Professor Logan is an elected member of the American Law Institute and a past chair of the Criminal Justice Section of the Association of American Law Schools. He has taught for over two decades. Prior to entering academia, Professor Logan clerked for the North Carolina Supreme Court and the US District Court for the Eastern District of Virginia and practiced law in Raleigh. He earned his JD from the University of Wisconsin, and also holds a master of arts in criminology from State University of New York at Albany and a bachelor of arts from Wesleyan University.
Abel Rodriguez
Professor Abel Rodriquez will be coming to Wake Forest Law from St. John’s University School of Law. His research focuses on race, migration, and the intersection of criminal and immigration law. His scholarship has appeared in Cornell Law Review and the Loyola of Los Angeles Law Review. He is also co-editor of a book on the sanctuary movement, The Road to Sanctuary: Building Power and Community in Philadelphia (2022).
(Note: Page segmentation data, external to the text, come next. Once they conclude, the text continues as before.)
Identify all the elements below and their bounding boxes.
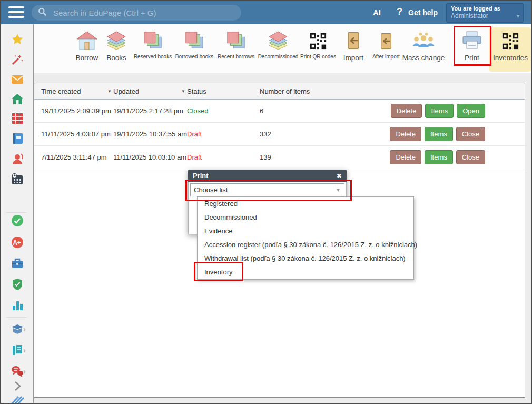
toolbar-import-button[interactable]: Import — [338, 29, 369, 70]
cell-updated: 19/11/2025 10:37:55 am — [113, 130, 187, 138]
close-button[interactable]: Close — [456, 150, 485, 164]
sidebar-item-attendance[interactable] — [11, 214, 24, 227]
option-decommissioned[interactable]: Decommissioned — [198, 211, 413, 224]
items-button[interactable]: Items — [425, 104, 454, 118]
search-input[interactable] — [52, 8, 235, 18]
sidebar-item-shield[interactable] — [11, 278, 24, 291]
option-registered[interactable]: Registered — [198, 197, 413, 211]
logged-as-label: You are logged as — [451, 5, 519, 12]
col-header-time-created[interactable]: Time created▼ — [41, 87, 113, 95]
sidebar-item-timetable[interactable] — [11, 112, 24, 125]
sidebar-item-grades[interactable]: A+ — [11, 236, 24, 249]
people-icon — [412, 29, 435, 51]
sidebar-item-results[interactable] — [11, 299, 24, 312]
option-accession-register[interactable]: Accession register (podľa § 30 zákona č.… — [198, 238, 413, 252]
toolbar-after-import-button[interactable]: After import — [371, 29, 401, 70]
option-evidence[interactable]: Evidence — [198, 224, 413, 238]
items-button[interactable]: Items — [425, 150, 453, 164]
global-search[interactable] — [32, 5, 241, 21]
stacked-cards-icon — [184, 29, 204, 51]
ai-button[interactable]: AI — [373, 8, 381, 17]
cell-time-created: 11/11/2025 4:03:07 pm — [41, 130, 113, 138]
sidebar-item-calendar[interactable] — [11, 173, 24, 185]
toolbar-borrowed-books-button[interactable]: Borrowed books — [174, 29, 215, 70]
col-header-status[interactable]: Status — [187, 87, 260, 95]
status-badge: Closed — [187, 107, 260, 115]
select-value: Choose list — [194, 186, 228, 194]
logged-in-user-menu[interactable]: You are logged as Administrator ▾ — [446, 3, 524, 23]
chevron-down-icon: ▾ — [517, 13, 519, 19]
cell-time-created: 7/11/2025 3:11:47 pm — [41, 153, 113, 161]
chevron-right-icon: › — [23, 346, 26, 354]
chevron-right-icon: › — [23, 367, 26, 376]
toolbar-print-button[interactable]: Print — [458, 29, 486, 70]
sidebar-item-home[interactable] — [11, 93, 24, 105]
sidebar-item-star[interactable] — [11, 33, 24, 46]
qr-code-icon — [501, 29, 519, 51]
cell-time-created: 19/11/2025 2:09:39 pm — [41, 107, 113, 115]
sidebar-item-briefcase[interactable] — [11, 257, 24, 270]
toolbar-reserved-books-button[interactable]: Reserved books — [134, 29, 172, 70]
sidebar-item-documents[interactable] — [11, 344, 24, 357]
status-badge: Draft — [187, 153, 260, 161]
option-inventory[interactable]: Inventory — [198, 265, 413, 279]
get-help-button[interactable]: Get help — [408, 8, 438, 17]
sidebar-item-wand[interactable] — [11, 53, 24, 66]
toolbar-borrow-button[interactable]: Borrow — [73, 29, 101, 70]
sidebar-expand-chevron[interactable] — [11, 380, 24, 392]
delete-button[interactable]: Delete — [390, 150, 421, 164]
table-row: 11/11/2025 4:03:07 pm 19/11/2025 10:37:5… — [34, 123, 525, 146]
choose-list-dropdown: Registered Decommissioned Evidence Acces… — [197, 196, 414, 280]
sidebar-divider — [6, 212, 27, 213]
items-button[interactable]: Items — [425, 127, 453, 141]
cell-updated: 19/11/2025 2:17:28 pm — [113, 107, 187, 115]
sidebar-item-messages[interactable] — [11, 365, 24, 378]
printer-icon — [461, 29, 482, 51]
toolbar-decommissioned-button[interactable]: Decommissioned — [257, 29, 299, 70]
close-button[interactable]: Close — [456, 127, 485, 141]
delete-button[interactable]: Delete — [390, 127, 421, 141]
print-dialog-header: Print ✖ — [188, 170, 347, 182]
toolbar-inventories-button[interactable]: Inventories — [493, 29, 528, 70]
book-stack-icon — [268, 29, 289, 51]
open-button[interactable]: Open — [457, 104, 485, 118]
delete-button[interactable]: Delete — [391, 104, 422, 118]
toolbar-print-qr-codes-button[interactable]: Print QR codes — [300, 29, 336, 70]
search-icon — [38, 7, 47, 18]
house-icon — [76, 29, 97, 51]
hamburger-menu-icon[interactable] — [8, 6, 24, 19]
left-sidebar: A+ › › › — [1, 24, 34, 403]
close-icon[interactable]: ✖ — [337, 172, 342, 180]
sidebar-item-mail[interactable] — [11, 73, 24, 86]
edupage-library-window: AI ? Get help You are logged as Administ… — [0, 0, 532, 404]
pencil-stripes-icon[interactable] — [11, 393, 24, 404]
user-role-label: Administrator — [451, 12, 519, 19]
chevron-right-icon: › — [23, 324, 26, 333]
stacked-cards-icon — [143, 29, 163, 51]
cell-updated: 11/11/2025 10:03:10 am — [113, 153, 187, 161]
col-header-number-of-items[interactable]: Number of items — [260, 87, 525, 95]
option-withdrawal-list[interactable]: Withdrawal list (podľa § 30 zákona č. 12… — [198, 252, 413, 265]
chevron-down-icon: ▼ — [336, 187, 341, 193]
sidebar-item-library[interactable] — [11, 323, 24, 336]
library-toolbar: Borrow Books Reserved books Borrowed boo… — [34, 24, 532, 73]
sort-desc-icon[interactable]: ▼ — [107, 89, 112, 94]
sort-desc-icon[interactable]: ▼ — [181, 89, 185, 94]
table-header-row: Time created▼ Updated▼ Status Number of … — [34, 83, 525, 100]
sidebar-item-substitution[interactable] — [11, 152, 24, 165]
toolbar-mass-change-button[interactable]: Mass change — [403, 29, 444, 70]
top-bar: AI ? Get help You are logged as Administ… — [1, 1, 531, 24]
help-question-icon[interactable]: ? — [397, 6, 402, 17]
toolbar-books-button[interactable]: Books — [103, 29, 130, 70]
sidebar-item-notebook[interactable] — [11, 132, 24, 145]
sidebar-divider — [6, 317, 27, 318]
col-header-updated[interactable]: Updated▼ — [113, 87, 187, 95]
dialog-title: Print — [193, 172, 209, 180]
qr-code-icon — [309, 29, 327, 51]
toolbar-recent-borrows-button[interactable]: Recent borrows — [217, 29, 255, 70]
book-stack-icon — [106, 29, 127, 51]
table-row: 19/11/2025 2:09:39 pm 19/11/2025 2:17:28… — [34, 100, 525, 123]
choose-list-select[interactable]: Choose list ▼ — [190, 183, 344, 196]
stacked-cards-icon — [226, 29, 246, 51]
import-door-icon — [377, 29, 395, 51]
Prior to St. John’s, Professor Rodríguez served as the director of Villanova Law School’s asylum clinic. He also served as the inaugural director of the Center on Immigration at Cabrini University. Before entering academia, Professor Rodríguez was the immigration specialist at the Defender Association and a staff attorney at Nationalities Service Center in Philadelphia, where he specialized in deportation defense for the formerly convicted. He began his legal career as a Langer, Grogan, and Diver Social Justice Fellow at Esperanza Immigration Legal Services in North Philadelphia.
Professor Rodríguez earned his JD from University of Pennsylvania Law School, where he was a Toll Public Interest Scholar. He also holds a master of arts in Latin American Studies from Stanford University and a master of theological studies from Harvard University.
The son of immigrants, Professor Rodríguez is from a working-class community near Philadelphia. He is a first-generation high school, college, and law school graduate, and he is a firm believer in the power of education to transform people’s lives.